A classe média maranhense, especialmente a de origem urbana,habitante da hermética capital, guarda no imaginário uma coleção de verdades, que vez por outra reverbera no debate político.
Um dessas coletâneas se mistura a um conjunto de significados que dão origem à nova frase da moda entre os que querem causar a impressão de estar na crista da onda da sabedoria: "É preciso acabar com o discurso de oligarquia".
Para a classe média maranhense, ciosa de suas conquistas e ansiosa por sentir-se pertencente ao mundo ocidental que "deu certo", assumir determinadas palavras que possam lembrar o derrotismo é insuportável. Decorre daí a dificuldade de lider com conceitos embutidos em palavras como "oligarquia".

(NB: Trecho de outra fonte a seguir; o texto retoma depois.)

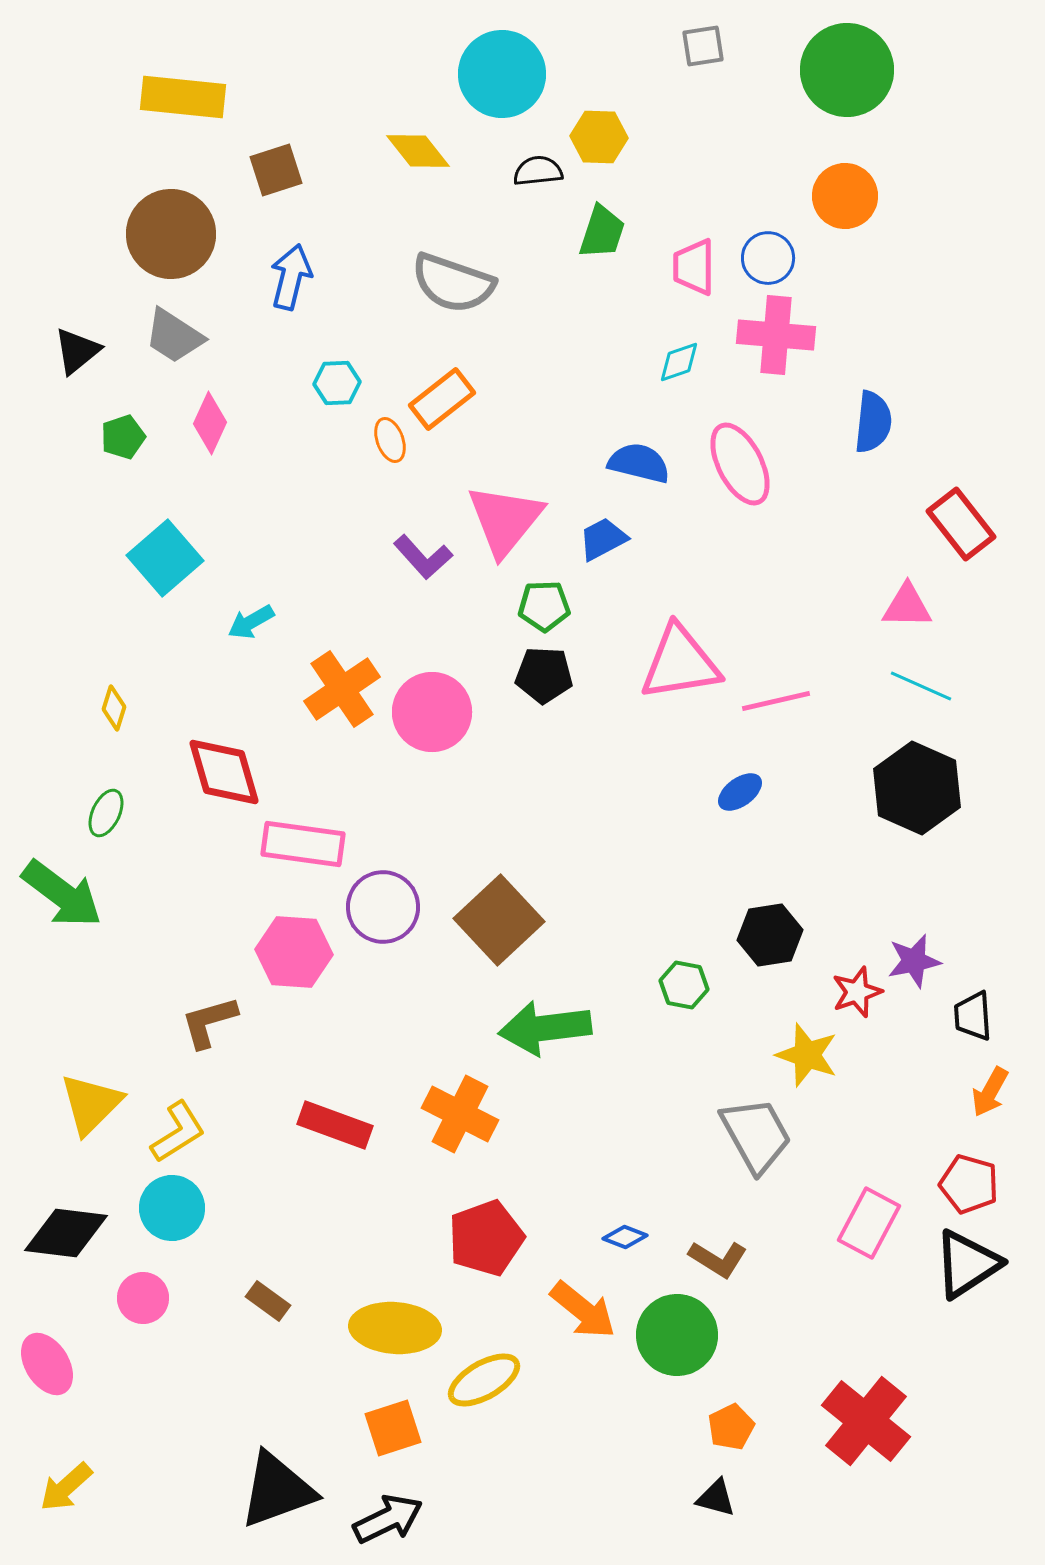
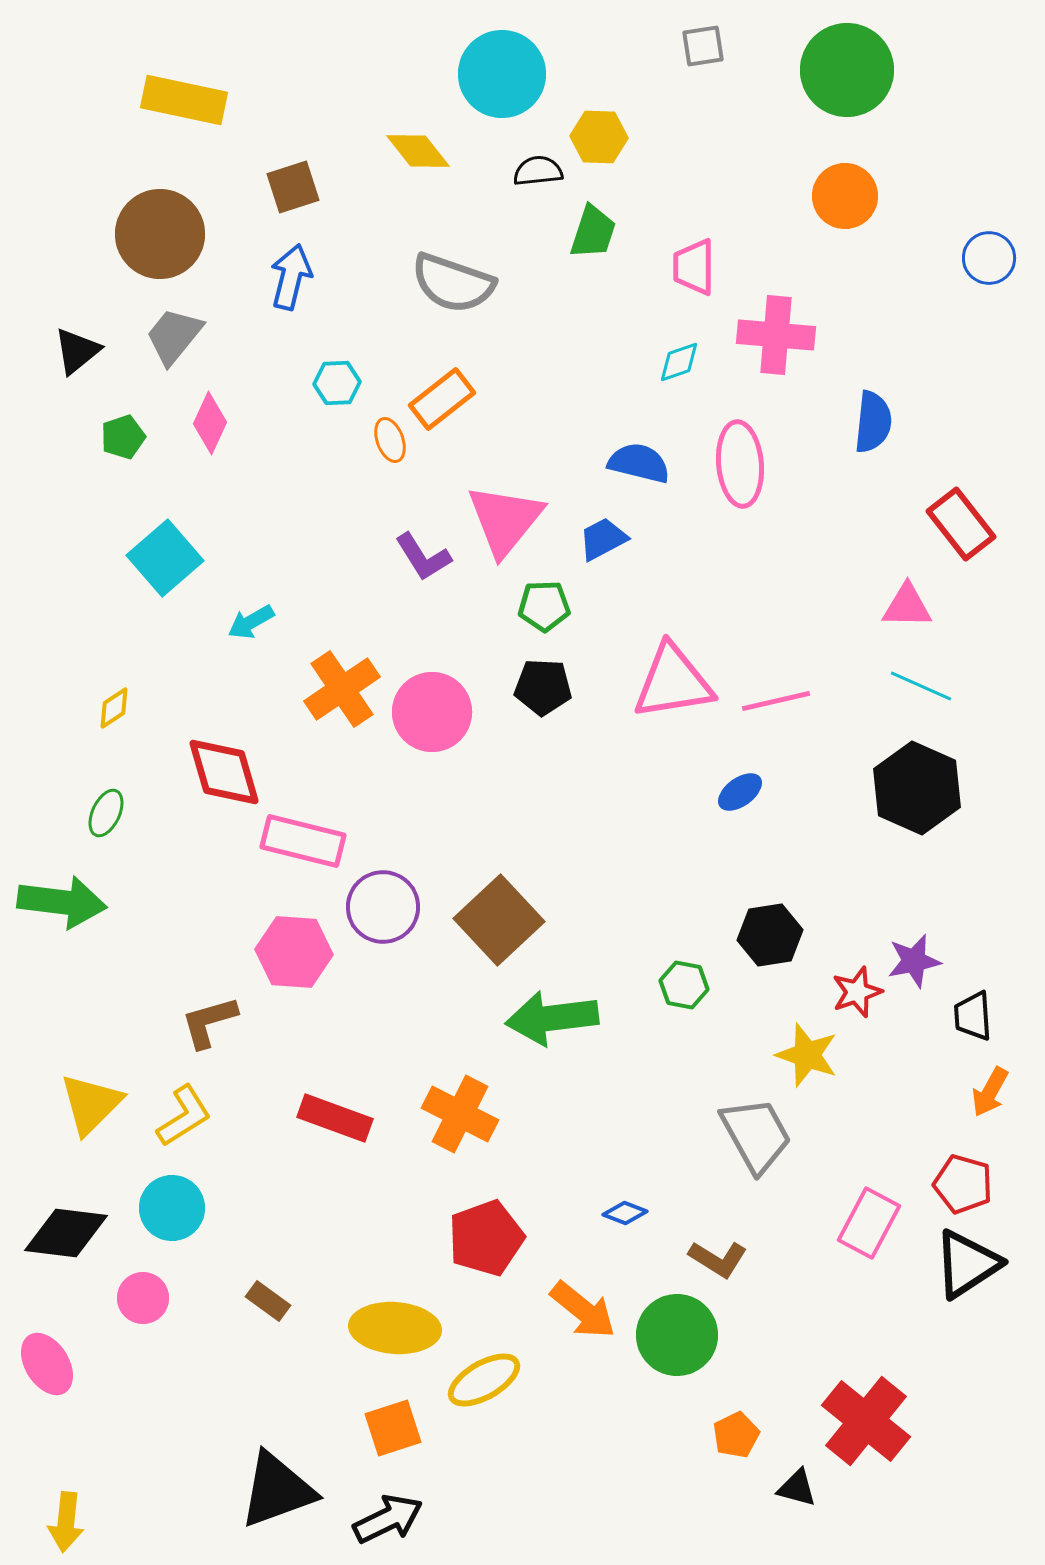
yellow rectangle at (183, 97): moved 1 px right, 3 px down; rotated 6 degrees clockwise
brown square at (276, 170): moved 17 px right, 17 px down
green trapezoid at (602, 232): moved 9 px left
brown circle at (171, 234): moved 11 px left
blue circle at (768, 258): moved 221 px right
gray trapezoid at (174, 336): rotated 96 degrees clockwise
pink ellipse at (740, 464): rotated 22 degrees clockwise
purple L-shape at (423, 557): rotated 10 degrees clockwise
pink triangle at (680, 663): moved 7 px left, 19 px down
black pentagon at (544, 675): moved 1 px left, 12 px down
yellow diamond at (114, 708): rotated 39 degrees clockwise
pink rectangle at (303, 844): moved 3 px up; rotated 6 degrees clockwise
green arrow at (62, 894): moved 8 px down; rotated 30 degrees counterclockwise
green arrow at (545, 1028): moved 7 px right, 10 px up
red rectangle at (335, 1125): moved 7 px up
yellow L-shape at (178, 1132): moved 6 px right, 16 px up
red pentagon at (969, 1184): moved 6 px left
blue diamond at (625, 1237): moved 24 px up
orange pentagon at (731, 1427): moved 5 px right, 8 px down
yellow arrow at (66, 1487): moved 35 px down; rotated 42 degrees counterclockwise
black triangle at (716, 1498): moved 81 px right, 10 px up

Quando falo classe média, não me refiro à dita nova classe média, nascida no Brasil do lulismo e cujos métodos de inserção no mundo se limitam ao critério do consumo. Falo da classe média, que além do poder de consumo, detém o acesso aos meios de educação superior e cultural, condições dignas de moradia e proximidade geográfica dos principais serviços ofertados para se manter uma vida social constante.
Essa classe média, ainda incipiente, que detém toda a totalidade dos computadores com acesso à internet banda larga - instrumento ainda distante dos pobres - é formadora de opinião. Nas redes sociais, nas universidades, nos sindicatos, escolas, igrejas e demais espaços públicos, é ela quem comanda e difusa os rumos do debate, estabelecendo padrões do que pode e do que não pode ser aceito como padrão de verdade.
Dizia Carlos Drummond de Andrade, que apesar da luta com palavra ser vã, insistimos em lutar. Drummond está certo. Se quisermos encontrar algum sentido na existência, a primeira coisa a se fazer é tomar as palavras pelo chifre e domá-las, por mais fortes que elas possam parecer e por mais que elas afrontem o pernicioso senso do politicamente correto, praga que assola a humanidade nos dias atuais.
Uma parte significativa da classe média maranhense, no entanto, se recusa ao incômodo da luta com a historicidade das palavras e se refugia no politicamente correto, preferindo fazer aquilo que o filósofo Nietsche chamava de "construções idealista da verdade". Incapazes de lidarmos com a dureza da vida, muitas vezes nos protegemos, construindo mundos ideais e reconfortantes.
E poucas coisas são tão duras a qualquer maranhense do que pensar na possibilidade de um mundo onde nós maranhenses figuramos como esquecidos ou derrotados. Somos tão orgulhosos e dependentes da ideia de sermos importantes no mundo, que inventamos o mito da "única capital brasileira fundada por franceses", apesar de possuirmos em nosso Centro Histórico, o maior conjunto de edificações portuguesas do século XIX, fora de Portugal.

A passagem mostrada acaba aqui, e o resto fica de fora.